What these groups are greatly lacking is a basic understanding of not only the way our food is produced but how it MUST be produced if we are to feed everyone in the world-not just their backyard. This will become even more critical as the worlds population continues to grow and the amount of farmland continues to shrink.

More on this next week.

Benefits of Living in the Country

Now that the hectic time is done a week of downtime really gave me a chance to refleft on the benefits of living in the country. First, I realized how lucky I am to have a job that lets me work from home so often.

We were able to enjoy some good quality family time taking family 4 wheeler rides, eating out on the back porch, going to a small town festival (Moweaqua Pow Wow), and taking some walks along the waterways in the fields, and plant some more blackberry bushes. Julie and the kids each have some projects entered in the county fair.

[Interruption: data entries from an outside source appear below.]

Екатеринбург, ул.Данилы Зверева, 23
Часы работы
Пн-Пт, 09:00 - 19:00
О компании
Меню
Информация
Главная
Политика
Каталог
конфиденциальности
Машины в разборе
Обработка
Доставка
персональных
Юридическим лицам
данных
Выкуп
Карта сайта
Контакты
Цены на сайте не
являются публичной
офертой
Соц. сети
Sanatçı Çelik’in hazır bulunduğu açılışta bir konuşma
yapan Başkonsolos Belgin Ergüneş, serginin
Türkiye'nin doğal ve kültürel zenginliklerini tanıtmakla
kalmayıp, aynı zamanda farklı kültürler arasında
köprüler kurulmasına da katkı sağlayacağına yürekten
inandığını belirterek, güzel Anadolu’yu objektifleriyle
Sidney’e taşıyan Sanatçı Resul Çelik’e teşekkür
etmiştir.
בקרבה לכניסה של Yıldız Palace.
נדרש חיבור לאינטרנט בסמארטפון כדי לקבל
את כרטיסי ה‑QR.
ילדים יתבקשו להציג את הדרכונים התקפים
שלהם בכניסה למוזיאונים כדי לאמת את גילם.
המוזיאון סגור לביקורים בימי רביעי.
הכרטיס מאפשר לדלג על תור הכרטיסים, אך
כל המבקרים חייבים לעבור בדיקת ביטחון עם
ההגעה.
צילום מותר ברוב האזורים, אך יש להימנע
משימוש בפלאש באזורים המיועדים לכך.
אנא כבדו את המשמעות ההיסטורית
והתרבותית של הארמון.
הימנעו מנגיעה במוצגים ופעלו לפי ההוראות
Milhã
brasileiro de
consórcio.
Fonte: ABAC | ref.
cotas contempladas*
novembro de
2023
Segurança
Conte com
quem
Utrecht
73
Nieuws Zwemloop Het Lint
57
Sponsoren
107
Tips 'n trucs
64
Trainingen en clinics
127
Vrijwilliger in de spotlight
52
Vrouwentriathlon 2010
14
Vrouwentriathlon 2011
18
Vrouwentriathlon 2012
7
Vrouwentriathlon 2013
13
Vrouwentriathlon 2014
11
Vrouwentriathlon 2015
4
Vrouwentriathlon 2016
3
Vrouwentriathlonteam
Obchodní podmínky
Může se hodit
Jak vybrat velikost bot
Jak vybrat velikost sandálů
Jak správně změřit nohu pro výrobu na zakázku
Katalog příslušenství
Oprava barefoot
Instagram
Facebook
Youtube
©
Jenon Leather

Last Fri we were sitting on the back porch after dinner watching the dog lay in the yard, cats playing on the porch, and the kids were sitting there too, and not fighting, just looking over the fields. While the crops may not be the best they have ever been, at that moment I just felt like the luckiest guy in the world.

This month marks the 4th year since we moved from the country-I can't believe how much our lives have changed in that time-and all for the better. It is so easy to get used to something and take it for granted but I am really going to try and take time to appreciate the blessings we have living in the country-and decided to make a list. It is much longer than this but a few things are:

  • Being able to walk out the back door and pick some strawberries and blackberries

  • Quiet walks

  • Ability to jump on the 4 wheelers and ride for 20-30 minutes checking crops and never leave your own ground (well-family ground anyway)

  • Let the dog out and go for his morning runs without worrying he is messing on neighbors lawn

  • Quiet dinners on back porch

  • Watching the crops grow

  • Great neighbors!

  • Being close to family, and where I was raised-gives a sense of stability-farming the ground that my grandfather farmed when he wasn't much older than me-hard to explain.

  • Watching a storm roll in-see the rain a mile away and watch it come across the field
  • Did I mention quiet?

I guess it is just in my nature to have lots of "wants"-always thinking about a bigger combine, newer tractor, more ground, etc. But I realized that I am so far from lacking a single "need" that I don't take enough time to sit back and appreciate all the blessings we have.

Spraying and Back in the Shop

This past week was spent spraying bean ground and switching the planter over to beans and planting beans. Thurs and Friday finally allowed the beans to get planted. All of the corn that didn't get the nitrogen sprayed down ahead of planting had its final bit side dressed on Friday.

Here is a video of planting beans:

All of the corn has spiked up and some of the early stuff is about 2 feet tall now. There are some more planting pics here:

With everything planted and 1st pass spraying done I am hiring 2nd pass done. So that pretty much wraps up my spring other than mowing and scouting crops. I will try to keep the blog going if anything interesting appears.

I have done all I can, crop is in gods hands now.